Their efforts have produced results. Two joint ventures led by VINCI Construction in association with Spie Batignolles have won two contracts for Line 15 Sud. The first, worth €926 million, is to build a 9.2 km tunnel and five new stations (see box). The second, worth €156 million, covers building the new Noisy Champs station designed by architect Jean-Marie Duthilleul (a particularly ambitious project with its spiral dome), together with a train storage yard and a bridge over the RER A lines. VINCI Construction and SPIE have also been awarded another major project linked to the Grand Paris transport networks: construction of a new RER station at La Défense under the CNIT building, as part of the Line E extension (Eole project). This highly technical project involves building an underground “cathedral” while supporting the CNIT structures and ensuring continuity of operation for this densely frequented site throughout the entire duration of the works.

IN ADDITION, SOLETANCHE BACHY, a VINCI Construction subsidiary and a world leader in special foundations that works with all the big construction groups in France and internationally, is involved in other Line 15 projects, alongside Bouygues Travaux Publics: construction of the Fort d’Issy Vanves Clamart station – the first Grand Paris Express project – launched in March 2016, and two sections of track: the T2A section between the Villejuif Louis Aragon and Créteil L’Échat stations and the T3A section between Sèvres and the Fort d’Issy Vanves Clamart station. The scale of some of the projects is so enormous that construction groups, even the majors, are having to join forces. For instance, VINCI and Bouygues Travaux Publics have submitted a joint bid for the Line 16 mega-package, which covers 19 km of tunnels and – unlike the packages already awarded – includes the line equipment works. The final decision concerning award of this mega-package is now expected at end-2017.

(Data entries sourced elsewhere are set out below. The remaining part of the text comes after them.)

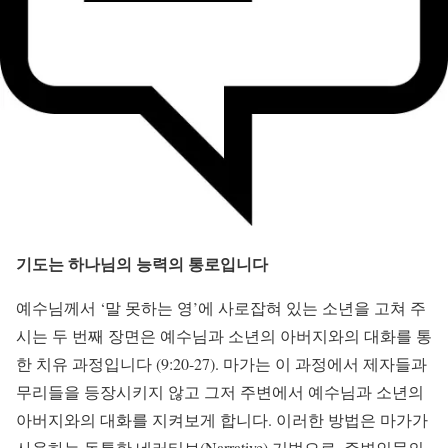
기도는 하나님의 능력의 통로입니다
예수님께서 ‘말 못하는 영’에 사로잡혀 있는 소년을 고쳐 주
시는 두 번째 장면은 예수님과 소년의 아버지와의 대화를 통
한 치유 과정입니다 (9:20-27). 마가는 이 과정에서 제자들과
무리들을 등장시키지 않고 그저 주변에서 예수님과 소년의
아버지와의 대화를 지켜보게 합니다. 이러한 방법은 마가가
사용하는 독특한 네러티브(Narrative) 기법으로, 주변인물의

“You have to understand that there will be up to 24 tunnel-boring machines in operation at the same time in 2020,” says Patrick Kadri. Right now, between responses to ongoing calls for tender, construction design studies for the projects awarded and preparation or launch of the first works, pressure is mounting, both on the Chevilly Larue platform and on the worksite for the T3C package, which is kicking off on all fronts. “For the design studies today but especially for the works tomorrow,” says Robert Bello, “the Grand Paris is an enormous human challenge, not only for building up our own teams but also to respond to integration-through-work goals.” Société du Grand Paris insists that at least 5% of hours worked on the Grand Paris Express projects be earmarked for the long-term unemployed, who will have to be trained and supported over the long term. “Our aim is not to limit this approach to basic training, but to train skilled workers, foremen and managers, and to guarantee their continued employment after the completion of the works. For the T3C and T2D package of Line 15, VINCI Construction, with the support of ViE, the Group’s non-profit subsidiary dedicated to helping our companies meet these conditions, has committed to a goal of 420,000 work-integration hours. That adds up to around 8% of the number of hours estimated, totalling some 600 people. We have already set up training programmes for special works and for jobs such as tunnel topographer and tunnel miner.”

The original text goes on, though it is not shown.